The carrier uses the buffer or floor to reduce its hedging cost. By making you absorb some losses, the carrier has more option budget to spend on upside, which it passes through as higher caps and participation rates. There is no free lunch – the higher cap is exactly compensation for the downside risk you accept.
Can I switch from a RILA to an FIA later?
You can use a 1035 exchange to move from a RILA to an FIA (or vice versa) without triggering taxes, as long as both are non-qualified annuities. Surrender charges may still apply on the original contract if you have not completed the surrender period. Always run the math before doing a 1035 exchange.
Which carriers offer both FIAs and RILAs?
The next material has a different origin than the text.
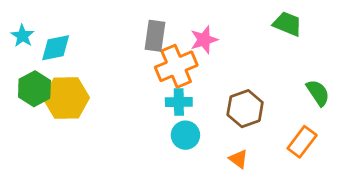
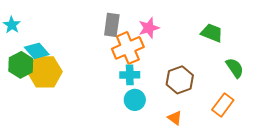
green trapezoid: (287, 24) -> (212, 33), moved
cyan diamond: (56, 48) -> (37, 51), moved, turned 60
Many of the largest annuity carriers issue both product types, including Allianz, Athene, Equitable, Brighthouse, Lincoln Financial, Prudential, and Corebridge. This makes side-by-side comparison straightforward when you are working with a single insurer.
The Bottom Line
The choice between an FIA and a RILA is fundamentally a question about loss tolerance, not return optimization. If you can confidently say “I can absorb a 10% loss in a bad year,” then a RILA’s higher caps will likely outperform an FIA over a full market cycle. If that statement makes your stomach turn, an FIA is the right product for your money, full stop.
For most retirees we work with at My Annuity Store, the FIA wins because the buyer is using the money to backstop their retirement income, not to speculate. If you have a separate growth bucket already covering market upside, a RILA can be a smart way to add a moderate-risk slice. If this is your only annuity purchase, a fixed index annuity is usually the safer choice.